# UK: Abrechnung für nie erhaltene reverse-billed SMS



## Aka-Aka (22 Februar 2008)

Das Thema ist seit 2005 bekannt, jetzt häufen sich im Verbraucherforum "Grumbletext" wieder die Meldungen: Man bekommt eine hohe Mobilfunkrechnung "dank" 'reverse-billed texts' (kostenpflichtig _empfangene und unbestellte_ SMS) - aber hat diese nie erhalten. Weil im Moment gehäuft T-Mobile-Kunden betroffen sind, wurde ich gefragt, ob ich 'was beitragen kann zu dem Thema. Kann ich nicht 

Wenn _reversed billed sms_ in Deutschland je erlaubt werden sollten, können wir gleich am ersten Tag hier eine Sonderrubrik einrichten...


----------



## Franziska (22 Februar 2008)

*AW: UK: Abrechnung für nie erhaltene reverse-billed SMS*

Ich wess ja nicht ob es erlaubt ist, aber es wird hier - den Chatbetreibern - angeboten:
http://www.dtms.de/index.php?cccpage=139



> Dabei werden entweder die vom Nutzer abgeschickten SMS oder (bei einem Abonnement) die vom Nutzer empfangenen SMS über die Mobilfunkrechnung bzw. das Prepaid-Guthaben abgerechnet.



Die Wahl liegt beim Chatbetreiber.


Mir ist da irgendwann auch eine zweite Firma untergekommen, finde ich aber gerade nicht.


----------



## Aka-Aka (22 Februar 2008)

*AW: UK: Abrechnung für nie erhaltene reverse-billed SMS*



> Das Prinzip:  Der Nutzer *sendet* einfach eine SMS an eine fünfstellige Kurzwahl, um Dienste zu kaufen oder ein Abonnement abzuschließen.


 Beim _reversed billing_ *empfängt* man eine SMS und zahlt dafür.
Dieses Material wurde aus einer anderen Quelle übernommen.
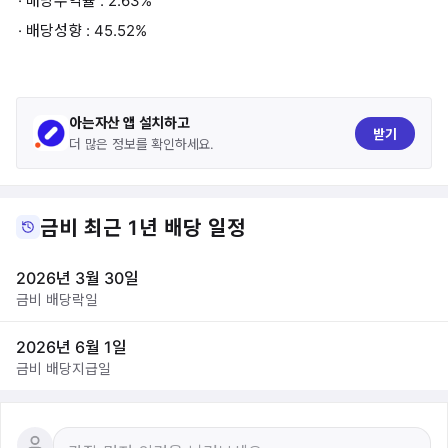
· 배당수익률 : 2.63%
· 배당성향 : 45.52%
아는자산 앱 설치하고
받기
더 많은 정보를 확인하세요.
금비 최근 1년 배당 일정
2026년 3월 30일
금비 배당락일
2026년 6월 1일
금비 배당지급일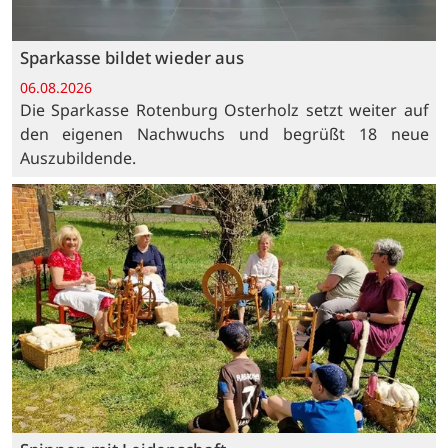
Sparkasse bildet wieder aus
06.08.2026
Die Sparkasse Rotenburg Osterholz setzt weiter auf
den eigenen Nachwuchs und begrüßt 18 neue
Auszubildende.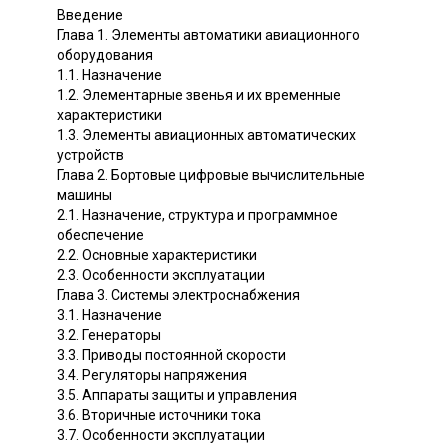
Введение
Глава 1. Элементы автоматики авиационного
оборудования
1.1. Назначение
1.2. Элементарные звенья и их временные
характеристики
1.3. Элементы авиационных автоматических
устройств
Глава 2. Бортовые цифровые вычислительные
машины
2.1. Назначение, структура и программное
обеспечение
2.2. Основные характеристики
2.3. Особенности эксплуатации
Глава 3. Системы электроснабжения
3.1. Назначение
3.2. Генераторы
3.3. Приводы постоянной скорости
3.4. Регуляторы напряжения
3.5. Аппараты защиты и управления
3.6. Вторичные источники тока
3.7. Особенности эксплуатации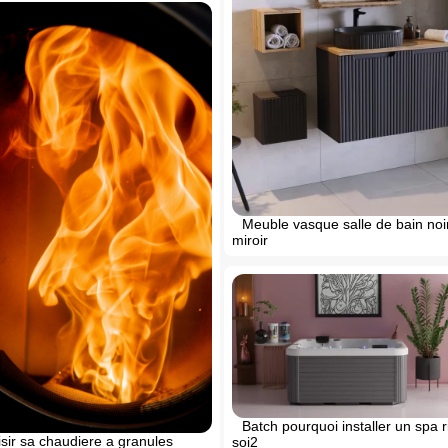
Meuble vasque salle de bain noi
miroir
Batch pourquoi installer un spa 
sir sa chaudiere a granules
soi2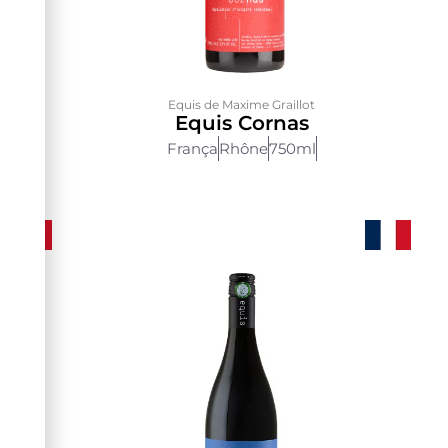
Equis de Maxime Graillot
te
Equis Cornas
França
Rhône
750ml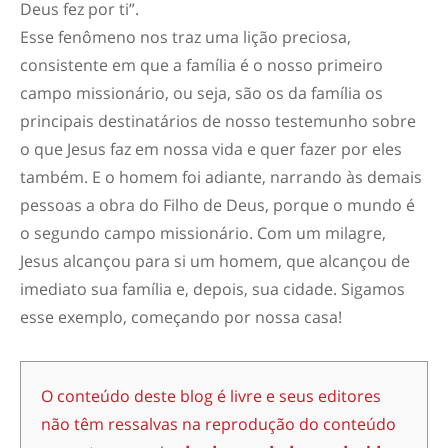
Deus fez por ti”.
Esse fenômeno nos traz uma lição preciosa,
consistente em que a família é o nosso primeiro
campo missionário, ou seja, são os da família os
principais destinatários de nosso testemunho sobre
o que Jesus faz em nossa vida e quer fazer por eles
também. E o homem foi adiante, narrando às demais
pessoas a obra do Filho de Deus, porque o mundo é
o segundo campo missionário. Com um milagre,
Jesus alcançou para si um homem, que alcançou de
imediato sua família e, depois, sua cidade. Sigamos
esse exemplo, começando por nossa casa!
O conteúdo deste blog é livre e seus editores
não têm ressalvas na reprodução do conteúdo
Besonders perfide wird das, wenn die SMS _unsolicited_ ist, also unerwünscht bzw. unbestellt - _spam_. 

PS: Verlinken wird man die dtms hier schon dürfen - man darf halt keine falschen Tatsachen behaupten, wie z.B. "dtms wurde nicht besonders häufig auffällig als Dienstleister dubioser Firmen"


----------



## Franziska (22 Februar 2008)

*AW: UK: Abrechnung für nie erhaltene reverse-billed SMS*

Ja, und die SMS sendet er ganz aus Versehen auf eine Lock-SMS.

Praktisches Beispiel:
http://forum.computerbetrug.de/showthread.php?p=221135#post221135


----------



## Fidul (28 Februar 2008)

*AW: UK: Abrechnung für nie erhaltene reverse-billed SMS*

Weiteres Beispiel, bei dem empfangene SMS nach Bestellung kosten: N24 Teletext S.126


----------



## Aka-Aka (28 Februar 2008)

*AW: UK: Abrechnung für nie erhaltene reverse-billed SMS*

support(at)convisual.de
Noch Fragen, Fidul?


----------